Gli stessi numeri però sono fondamentali per fare chiarezza e capire cosa è successo. L’Eco di Bergamo e InTwig, agenzia di ricerca e analisi dati, hanno dato seguito all’indagine lanciata a marzo per continuare a fare luce sul numero reale dei decessi in provincia di Bergamo. Un approfondimento che ha contribuito a mostrare l’impatto del Covid-19 in tutta la sua drammaticità e ha dato il via a una serie di inchieste identiche in altre province italiane e nel resto del mondo. Nelle zone più colpite - Bergamo, New York, Madrid e Londra - la curva si è impennata ben oltre i numeri ufficiali diffusi ogni giorno dalle istituzioni. A marzo, in Bergamasca, il conto ufficiale era fermo a 2.060, ad aprile a 2.971, ieri a 3.085. È stato proprio il divario tra l’ufficialità e la realtà, le morti «invisibili», a far scattare questa indagine.

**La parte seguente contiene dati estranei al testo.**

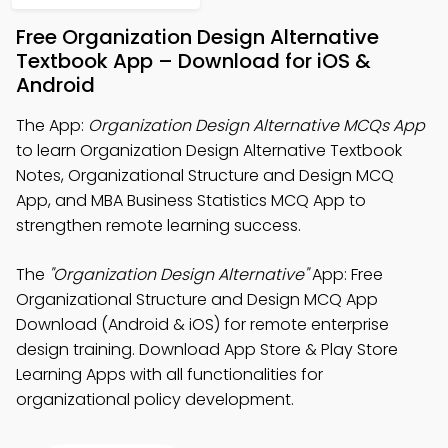
Free Organization Design Alternative
Textbook App – Download for iOS &
Android
The App:
Organization Design Alternative MCQs App
to learn Organization Design Alternative Textbook
Notes, Organizational Structure and Design MCQ
App, and MBA Business Statistics MCQ App to
strengthen remote learning success.
The
"Organization Design Alternative"
App: Free
Organizational Structure and Design MCQ App
Download (Android & iOS) for remote enterprise
design training. Download App Store & Play Store
Learning Apps with all functionalities for
organizational policy development.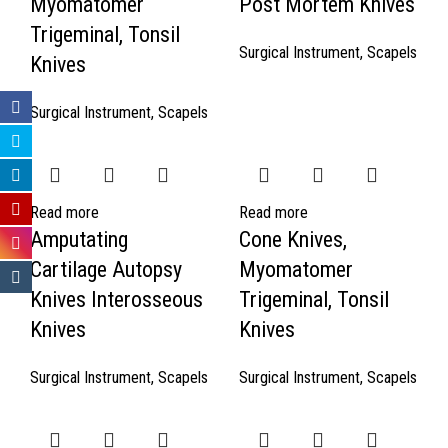
Myomatomer
Post Mortem Knives
Trigeminal, Tonsil
Surgical Instrument
,
Scapels
Knives
Surgical Instrument
,
Scapels
Read more
Read more
Amputating
Cone Knives,
Cartilage Autopsy
Myomatomer
Knives Interosseous
Trigeminal, Tonsil
Knives
Knives
Surgical Instrument
,
Scapels
Surgical Instrument
,
Scapels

Anche per questo nuovo aggiornamento, decisivo per fotografare l’andamento in provincia di Bergamo, L’Eco e InTwig hanno chiesto ai 243 Comuni orobici i dati dei decessi aggiornati ad aprile. Hanno risposto 147 amministrazioni. Grazie all’analisi di InTwig, che oltre al dato storico dei decessi considera anche le differenze territoriali e demografiche - struttura della popolazione, età media, ambiti delle Ats, densità della popolazione nel complesso territorio provinciale - è possibile accertare che i morti di aprile in provincia di Bergamo sono stati 2.000, in discesa rispetto a marzo, ma sopra la media degli ultimi anni. Chi si aspettava una frenata più netta deve così parzialmente ricredersi. È la conferma della coda lunga delle vittime, purtroppo uno degli ultimi dati destinato ad azzerarsi, anche adesso con i contagi sotto le soglie di guardia.

Qualcosa però è cambiato, non solo nel triste bilancio prima esponenziale e ora in calo: la pressione sulle terapie intensive degli ospedali bergamaschi è rientrata. Significa che medici e infermieri, al limite delle forze in quelle tragiche settimane di marzo, assistono con ancora più attenzione i malati. Significa soprattutto che i casi positivi in condizioni critiche vengono individuati per tempo evitando il rischio di decessi nelle case senza alcun tipo di tracciamento, in assenza di tampone. È stato proprio questo il limite più clamoroso di marzo, quando l’aggiornamento ufficiale si è fermato a 2.060 decessi mentre sul territorio morivano più del doppio delle persone senza essere intercettate dai test. Adesso non è più così. Cosa è successo? In attesa di studi approfonditi, gli esperti stanno formulando alcune ipotesi. La prima, da verificare solo con dati dettagliati, è che il virus con il passare delle settimane abbia perso parte della sua aggressività. La seconda ipotesi, basata sulla cronaca del lavoro nelle terapie intensive, è che si è passati dall’emergenza estrema a una situazione sempre preoccupante, senza però la pressione spasmodica delle prime settimane. Tutto in attesa di capire cosa succederà durante l’estate.

Bergamo sta ripartendo e il contagio sembra essere sotto controllo. Anche i bergamaschi, come tutti gli italiani, guardano al futuro con speranza. Ma qui la perdita dei propri cari è più grave rispetto a qualsiasi altra città del Paese, se non dell’Europa intera.